STORED DATA below:
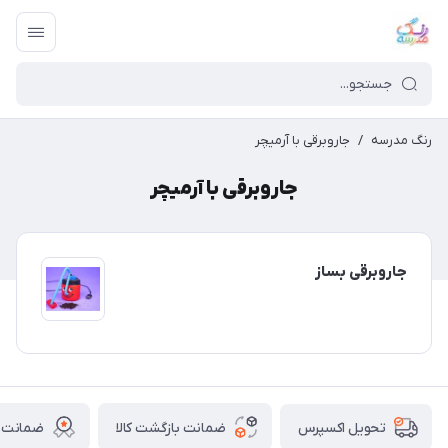
رنگ مدرسه
/
جاروبرقی با آرمیچر
جاروبرقی با آرمیچر
جاروبرقی بساز
ضمانت بازگشت کالا
ضمانت ا
تحویل اکسپرس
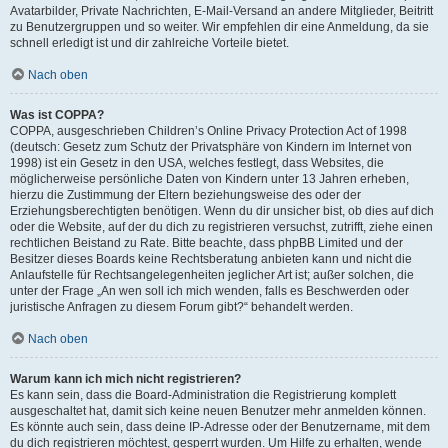
Avatarbilder, Private Nachrichten, E-Mail-Versand an andere Mitglieder, Beitritt
zu Benutzergruppen und so weiter. Wir empfehlen dir eine Anmeldung, da sie
schnell erledigt ist und dir zahlreiche Vorteile bietet.
Nach oben
Was ist COPPA?
COPPA, ausgeschrieben Children’s Online Privacy Protection Act of 1998
(deutsch: Gesetz zum Schutz der Privatsphäre von Kindern im Internet von
1998) ist ein Gesetz in den USA, welches festlegt, dass Websites, die
möglicherweise persönliche Daten von Kindern unter 13 Jahren erheben,
hierzu die Zustimmung der Eltern beziehungsweise des oder der
Erziehungsberechtigten benötigen. Wenn du dir unsicher bist, ob dies auf dich
oder die Website, auf der du dich zu registrieren versuchst, zutrifft, ziehe einen
rechtlichen Beistand zu Rate. Bitte beachte, dass phpBB Limited und der
Besitzer dieses Boards keine Rechtsberatung anbieten kann und nicht die
Anlaufstelle für Rechtsangelegenheiten jeglicher Art ist; außer solchen, die
unter der Frage „An wen soll ich mich wenden, falls es Beschwerden oder
juristische Anfragen zu diesem Forum gibt?“ behandelt werden.
Nach oben
Warum kann ich mich nicht registrieren?
Es kann sein, dass die Board-Administration die Registrierung komplett
ausgeschaltet hat, damit sich keine neuen Benutzer mehr anmelden können.
Es könnte auch sein, dass deine IP-Adresse oder der Benutzername, mit dem
du dich registrieren möchtest, gesperrt wurden. Um Hilfe zu erhalten, wende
End of STORED DATA.
# WORK TO BE COMPLETED
For each line above that contains the word "oder", copy that line.

# RESULT OF THIS TASK
hierzu die Zustimmung der Eltern beziehungsweise des oder der
oder die Website, auf der du dich zu registrieren versuchst, zutrifft, ziehe einen
unter der Frage „An wen soll ich mich wenden, falls es Beschwerden oder
Es könnte auch sein, dass deine IP-Adresse oder der Benutzername, mit dem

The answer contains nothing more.